Device configuration backup events

Pollerd can generate the following device configuration backup events in Meridian:

Event Name	Description
uei.opennms.org/deviceconfig/configBackupStarted	Configuration backup started on a given service during the last poll on a given interface.
uei.opennms.org/deviceconfig/configBackupFailed	Failed to back up configuration settings associated with a given service during the last poll on a given interface.
uei.opennms.org/deviceconfig/configBackupSucceeded	Configuration backup succeeded on a given service during the last poll on a given interface.

Event Name

Description

uei.opennms.org/deviceconfig/configBackupStarted

Configuration backup started on a given service during the last poll on a given interface.

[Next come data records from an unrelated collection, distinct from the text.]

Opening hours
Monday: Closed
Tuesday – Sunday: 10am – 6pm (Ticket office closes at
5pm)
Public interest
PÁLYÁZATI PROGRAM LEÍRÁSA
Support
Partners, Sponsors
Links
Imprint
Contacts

uei.opennms.org/deviceconfig/configBackupFailed

Failed to back up configuration settings associated with a given service during the last poll on a given interface.

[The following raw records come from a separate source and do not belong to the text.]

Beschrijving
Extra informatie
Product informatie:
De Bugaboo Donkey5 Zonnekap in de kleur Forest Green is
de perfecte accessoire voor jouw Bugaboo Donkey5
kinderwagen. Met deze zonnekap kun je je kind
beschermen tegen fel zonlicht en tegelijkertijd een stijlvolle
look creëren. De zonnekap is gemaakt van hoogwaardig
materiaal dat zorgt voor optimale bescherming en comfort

uei.opennms.org/deviceconfig/configBackupSucceeded

Configuration backup succeeded on a given service during the last poll on a given interface.

Device configuration backup parameters

Additional parameters associated with device configuration backup
Parameter	Description
controlProtocol	Name of the control-plane protocol that Meridian uses to initiate a backup (`cron`, `REST`).
dataProtocol	Name of the data-plane protocol through which Meridian receives backup contents (`TFTP`).
eventReason	If a backup failed, this contains a short description of the issue.

Manually back up device configuration

You can manually back up device configuration settings via the web UI:

In the top menu bar, click Info Device Configs.
Click Backup and follow the instructions.

You can also use the REST API to run device configuration retrieval outside of a schedule (see Device Config REST API).

Pollerd thread pool adjustments

The device configuration backup process shares resources with pollerd—particularly, the threads. If too many backup processes are running in parallel, or they take too long, pollerd may not have sufficient threads available to schedule other monitors. For a rough estimate, start with the number of devices that you expect might be backed up simultaneously, and multiply by the expected time, in minutes; increase your existing thread pool size by the resulting value. For example, if you have 50 devices and each backup process takes 1 minute, you should increase the thread pool size by 50.

Changes to the thread pool size take effect the next time that Meridian restarts.

You can also back up and retrieve device configuration settings manually via the Karaf shell:

Connect to Karaf shell on Meridian

ssh -p 8101 admin@localhost

In the shell, use opennms:dcb-get --help to view the command’s help information.

Run device configuration backup from a specific interface

admin@opennms()> opennms:dcb-trigger --help
DESCRIPTION
        opennms:dcb-trigger

	Trigger device config backup from a specific Interface

SYNTAX
        opennms:dcb-trigger [options] host

ARGUMENTS
        host
                Hostname or IP Address of the system to poll
                (required)

OPTIONS
        -l, --location
                Location
                (defaults to Default)
        --help
                Display this help message
        -s, --service
                Device Config Service
                (defaults to DeviceConfig)
        -p, --persist
                Whether to persist config or not

By default, these commands do not persist configuration settings. To persist configuration settings in the Meridian database, use the -p flag.